DARK STAR by Alan Furst (Houghton Mifflin; $22.95). Plot is less important in this impressive spy novel than description, the re-creation of the nightmarish tensions that erupted during the 1930s between Soviet NKVD agents and Stalin's Georgian thugs.
THEATER
I HATE HAMLET. Nicol Williamson may really be John Barrymore's ghost -- he looks, sounds and swashbuckles like him as the bravura otherworldly mentor to a young TV star turned tragedian in this slight but fetching Broadway comedy.
ONLY THE TRUTH IS FUNNY. Jack Rollins and Charlie Joffe manage Woody Allen and David Letterman. Their new client, the first in more than a decade, is Rick Reynolds, whose lacerating autobiographical stand-up gets both laughs and tears off-Broadway.

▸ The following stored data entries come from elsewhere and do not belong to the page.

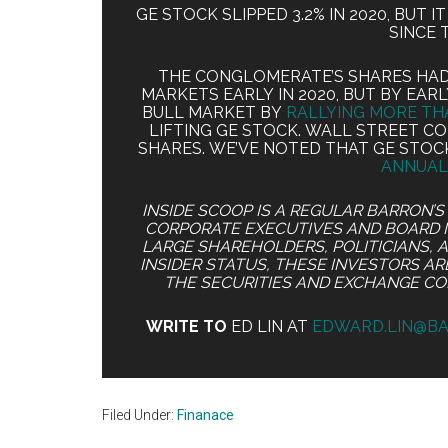
GE STOCK SLIPPED 3.2% IN 2020, BUT 
SINCE 
THE CONGLOMERATE’S SHARES HAD 
MARKETS EARLY IN 2020, BUT BY EA
BULL MARKET BY
RALLYING MORE TH
LIFTING GE STOCK. WALL STREET 
SHARES. WE’VE NOTED THAT GE STOC
ANNUAL
INSIDE SCOOP IS A REGULAR BARRON’
CORPORATE EXECUTIVES AND BOARD 
LARGE SHAREHOLDERS, POLITICIANS, 
INSIDER STATUS, THESE INVESTORS A
THE SECURITIES AND EXCHANGE C
WRITE TO
ED LIN AT
EDWARD.LIN@B
Filed Under:
Finanace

ANOTHER TIME. Albert Finney on Broadway would be event enough, but in Chicago? At the Steppenwolf troupe's new home, he repeats his London triumph in this play by Ronald Harwood (The Dresser) about a South African piano prodigy battling his heritage.
ETCETERA
RINGLING BROS. AND BARNUM & BAILEY CIRCUS. "The Greatest Show on Earth" lives up to its own grandiose billing in its 121st year. From the Crescendo of Cats to the fingernail-biting Globe of Death, a motorcycle thriller, this all- American tradition is sure to delight. In New York City through April 28, then on to Providence, New Haven and Hartford.
CAUGHT IN THE ACT
There's a special flavor to music heard live in clubs: more relaxed than on records -- often fiercer too, with inhibiting mikes out of the performers' way. The first releases from Night Records, a new Virgin Records label specializing in live performances, catch four jazz stylists (Rahsaan Roland Kirk, Les McCann, Eddie Harris and Cannonball Adderley) in moods that seldom found their way onto more formal recordings. Kirk, best known for his atonal virtuosity in blowing three saxes at once, plays clarinet with a traditional New Orleans band in a sly, down-home version of The Black and Crazy Blues. And McCann, who prided himself on being as much an entertainer as a pianist, gabs, croons and narrates an off-the-wall encounter with Charlie Parker. Producer Joel Dorn has so far accumulated more than 200,000 hours of ad-lib material, including doo-wop, early rock and classics as well as jazz. The tapes were made mostly by amateurs; the sound, to judge by Night's initial CDs, is crisp and professional.